Security researchers say a flaw in some Android devices could allow attackers to extract crypto wallet seed phrases in under a minute. The vulnerability targets phones using MediaTek processors, potentially affecting a large portion of the Android ecosystem.
The issue was identified by the Donjon security research team at Ledger. According to the researchers, attackers with physical access to a phone can connect it via USB before the operating system loads and exploit a weakness in the secure boot chain used by MediaTek. By extracting cryptographic keys protecting Android’s full-disk encryption, the attacker can decrypt the device’s storage offline and access private keys stored in wallet applications.
Could Android Hardware Weaknesses Expose Crypto Wallets?
The vulnerability may affect roughly 25% of Android phones, particularly models that combine MediaTek processors with Trustonic’s trusted execution environment. Because the exploit occurs before the operating system loads, standard application-level protections may not prevent the attack.
The finding highlights an ongoing tension in crypto security. Many users rely on smartphones for wallet storage due to convenience, but mobile devices were not originally engineered as hardened key vaults. If an attacker can compromise the hardware trust chain, application-level encryption becomes significantly easier to bypass. Could hardware-level weaknesses become the next major attack vector against personal crypto wallets?
“This research proves what we’ve long warned: smartphones were never designed to be vaults,” said Charles Guillemet, chief technology officer at Ledger.
He added that the company disclosed the vulnerability to give manufacturers time to release patches before malicious actors exploit the flaw.

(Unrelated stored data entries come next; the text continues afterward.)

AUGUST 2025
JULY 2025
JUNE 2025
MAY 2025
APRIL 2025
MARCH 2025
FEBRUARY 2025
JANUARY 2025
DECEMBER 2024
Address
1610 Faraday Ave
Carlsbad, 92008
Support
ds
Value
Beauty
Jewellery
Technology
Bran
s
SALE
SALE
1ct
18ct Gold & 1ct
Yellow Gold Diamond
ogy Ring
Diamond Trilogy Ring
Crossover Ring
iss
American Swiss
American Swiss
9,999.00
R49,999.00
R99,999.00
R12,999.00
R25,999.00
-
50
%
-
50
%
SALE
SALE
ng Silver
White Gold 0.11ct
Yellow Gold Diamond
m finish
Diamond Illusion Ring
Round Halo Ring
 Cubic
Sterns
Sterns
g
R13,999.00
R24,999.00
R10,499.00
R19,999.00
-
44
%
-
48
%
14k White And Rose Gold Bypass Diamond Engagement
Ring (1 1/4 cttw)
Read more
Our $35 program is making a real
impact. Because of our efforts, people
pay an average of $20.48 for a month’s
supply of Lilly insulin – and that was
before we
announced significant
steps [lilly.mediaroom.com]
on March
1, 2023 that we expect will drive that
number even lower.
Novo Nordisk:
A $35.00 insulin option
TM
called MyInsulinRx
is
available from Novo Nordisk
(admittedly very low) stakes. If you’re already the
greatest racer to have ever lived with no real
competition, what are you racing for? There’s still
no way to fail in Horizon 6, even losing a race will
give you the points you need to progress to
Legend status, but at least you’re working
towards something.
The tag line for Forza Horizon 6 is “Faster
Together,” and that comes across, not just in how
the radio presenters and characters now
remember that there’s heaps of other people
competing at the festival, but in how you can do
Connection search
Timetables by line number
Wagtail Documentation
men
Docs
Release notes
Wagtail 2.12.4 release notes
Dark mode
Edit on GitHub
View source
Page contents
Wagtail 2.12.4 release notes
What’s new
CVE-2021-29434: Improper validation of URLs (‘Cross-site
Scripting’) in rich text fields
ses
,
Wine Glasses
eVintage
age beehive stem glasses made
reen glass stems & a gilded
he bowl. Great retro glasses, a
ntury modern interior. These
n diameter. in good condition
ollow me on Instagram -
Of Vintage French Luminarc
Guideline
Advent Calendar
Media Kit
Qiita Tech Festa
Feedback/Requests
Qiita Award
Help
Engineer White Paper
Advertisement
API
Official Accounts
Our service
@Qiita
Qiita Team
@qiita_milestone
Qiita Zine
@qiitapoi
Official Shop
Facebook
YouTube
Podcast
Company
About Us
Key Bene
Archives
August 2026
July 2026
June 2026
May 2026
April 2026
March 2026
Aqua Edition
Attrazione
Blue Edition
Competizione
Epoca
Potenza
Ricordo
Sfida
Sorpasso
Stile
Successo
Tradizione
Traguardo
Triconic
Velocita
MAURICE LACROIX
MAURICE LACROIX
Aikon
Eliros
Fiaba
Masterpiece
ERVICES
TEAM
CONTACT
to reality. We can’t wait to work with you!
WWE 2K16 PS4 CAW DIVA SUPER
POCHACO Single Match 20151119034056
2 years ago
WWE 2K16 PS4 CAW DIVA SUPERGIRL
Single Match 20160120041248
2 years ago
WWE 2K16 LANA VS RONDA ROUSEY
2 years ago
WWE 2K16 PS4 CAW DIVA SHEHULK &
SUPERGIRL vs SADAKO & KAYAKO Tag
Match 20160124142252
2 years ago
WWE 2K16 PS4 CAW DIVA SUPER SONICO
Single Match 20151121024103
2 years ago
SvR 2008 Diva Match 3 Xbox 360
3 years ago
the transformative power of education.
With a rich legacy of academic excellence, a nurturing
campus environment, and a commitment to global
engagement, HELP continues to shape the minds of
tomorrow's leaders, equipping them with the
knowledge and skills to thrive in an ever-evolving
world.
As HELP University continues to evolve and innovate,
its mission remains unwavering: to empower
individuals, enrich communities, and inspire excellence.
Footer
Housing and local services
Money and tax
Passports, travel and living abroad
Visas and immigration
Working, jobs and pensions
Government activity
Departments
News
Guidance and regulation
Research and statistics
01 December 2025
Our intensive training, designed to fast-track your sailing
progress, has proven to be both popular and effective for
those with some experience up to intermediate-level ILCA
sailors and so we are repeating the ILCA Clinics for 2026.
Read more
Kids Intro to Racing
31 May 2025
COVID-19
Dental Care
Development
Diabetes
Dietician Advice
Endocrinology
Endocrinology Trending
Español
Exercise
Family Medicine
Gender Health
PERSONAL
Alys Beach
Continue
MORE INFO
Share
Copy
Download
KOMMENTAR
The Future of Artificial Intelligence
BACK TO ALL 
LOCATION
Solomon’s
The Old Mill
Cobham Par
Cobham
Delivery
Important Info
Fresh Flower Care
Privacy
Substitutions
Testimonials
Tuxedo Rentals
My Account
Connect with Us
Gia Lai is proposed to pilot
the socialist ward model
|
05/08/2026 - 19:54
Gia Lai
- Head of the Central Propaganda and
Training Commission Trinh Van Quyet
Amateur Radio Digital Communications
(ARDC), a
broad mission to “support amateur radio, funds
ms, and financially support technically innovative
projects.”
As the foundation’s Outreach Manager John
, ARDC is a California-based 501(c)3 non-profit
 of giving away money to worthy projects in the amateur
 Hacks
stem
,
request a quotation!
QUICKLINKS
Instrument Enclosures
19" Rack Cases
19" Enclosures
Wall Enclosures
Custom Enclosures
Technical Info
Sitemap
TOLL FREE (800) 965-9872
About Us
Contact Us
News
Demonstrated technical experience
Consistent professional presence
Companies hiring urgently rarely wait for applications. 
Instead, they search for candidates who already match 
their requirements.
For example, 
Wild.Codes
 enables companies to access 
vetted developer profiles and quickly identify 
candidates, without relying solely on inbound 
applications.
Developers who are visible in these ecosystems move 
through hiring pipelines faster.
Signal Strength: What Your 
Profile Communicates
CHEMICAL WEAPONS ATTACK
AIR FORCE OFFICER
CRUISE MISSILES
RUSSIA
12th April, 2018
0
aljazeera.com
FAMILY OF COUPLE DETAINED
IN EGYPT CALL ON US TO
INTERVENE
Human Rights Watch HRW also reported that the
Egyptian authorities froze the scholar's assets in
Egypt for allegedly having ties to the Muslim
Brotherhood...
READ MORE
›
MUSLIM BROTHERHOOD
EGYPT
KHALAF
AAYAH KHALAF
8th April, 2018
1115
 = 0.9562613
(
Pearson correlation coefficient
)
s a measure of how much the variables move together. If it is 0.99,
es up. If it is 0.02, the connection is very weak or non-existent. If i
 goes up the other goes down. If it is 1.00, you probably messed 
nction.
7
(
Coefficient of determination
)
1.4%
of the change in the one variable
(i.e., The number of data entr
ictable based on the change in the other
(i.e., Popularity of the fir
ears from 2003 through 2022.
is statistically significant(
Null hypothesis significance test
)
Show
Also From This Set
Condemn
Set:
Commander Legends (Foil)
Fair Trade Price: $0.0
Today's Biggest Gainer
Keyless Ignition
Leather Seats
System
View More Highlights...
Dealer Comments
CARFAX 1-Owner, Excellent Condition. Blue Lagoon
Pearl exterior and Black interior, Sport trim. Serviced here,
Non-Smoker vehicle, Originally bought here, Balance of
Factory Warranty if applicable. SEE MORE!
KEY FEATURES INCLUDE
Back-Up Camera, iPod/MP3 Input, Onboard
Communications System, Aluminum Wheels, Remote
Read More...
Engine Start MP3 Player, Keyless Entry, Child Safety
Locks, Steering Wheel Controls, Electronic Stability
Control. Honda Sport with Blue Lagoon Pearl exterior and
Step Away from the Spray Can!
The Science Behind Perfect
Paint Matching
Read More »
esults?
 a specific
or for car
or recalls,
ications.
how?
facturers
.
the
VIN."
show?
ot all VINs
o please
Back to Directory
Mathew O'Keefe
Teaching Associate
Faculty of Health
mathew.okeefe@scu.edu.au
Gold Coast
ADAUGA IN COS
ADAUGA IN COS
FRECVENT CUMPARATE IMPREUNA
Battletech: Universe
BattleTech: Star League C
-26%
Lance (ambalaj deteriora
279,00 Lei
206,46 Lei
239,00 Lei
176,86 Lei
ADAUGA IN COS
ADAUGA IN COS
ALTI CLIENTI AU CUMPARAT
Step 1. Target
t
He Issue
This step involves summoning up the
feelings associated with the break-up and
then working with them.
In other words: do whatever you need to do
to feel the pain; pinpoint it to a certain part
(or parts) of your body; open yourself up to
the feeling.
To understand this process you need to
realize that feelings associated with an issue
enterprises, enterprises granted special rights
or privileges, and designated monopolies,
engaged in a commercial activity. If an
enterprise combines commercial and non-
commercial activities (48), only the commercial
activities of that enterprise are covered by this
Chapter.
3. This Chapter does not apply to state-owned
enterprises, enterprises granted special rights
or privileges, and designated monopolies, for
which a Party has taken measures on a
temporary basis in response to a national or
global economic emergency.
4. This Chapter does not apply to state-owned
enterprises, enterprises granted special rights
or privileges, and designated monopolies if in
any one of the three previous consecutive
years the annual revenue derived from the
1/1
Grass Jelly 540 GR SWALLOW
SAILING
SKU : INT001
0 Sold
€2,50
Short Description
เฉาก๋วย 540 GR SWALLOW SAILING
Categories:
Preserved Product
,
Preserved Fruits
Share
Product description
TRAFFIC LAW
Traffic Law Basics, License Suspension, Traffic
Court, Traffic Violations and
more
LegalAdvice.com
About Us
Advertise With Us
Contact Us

The warning arrives as infrastructure attacks increasingly target individual users rather than centralized exchanges. According to data from TRM Labs, infrastructure exploits such as private key theft and seed phrase compromises accounted for more than 80% of the $2.1 billion stolen in crypto during the first half of 2025. Separate research from Chainalysis shows personal wallet compromises rose from 7.3% of stolen value in 2022 to 44% in 2024, affecting more than 158,000 cases.
MediaTek and device manufacturers are expected to issue firmware updates addressing the vulnerability. The next catalyst will be how quickly patches reach affected smartphones and whether wallet providers shift security guidance toward dedicated hardware devices.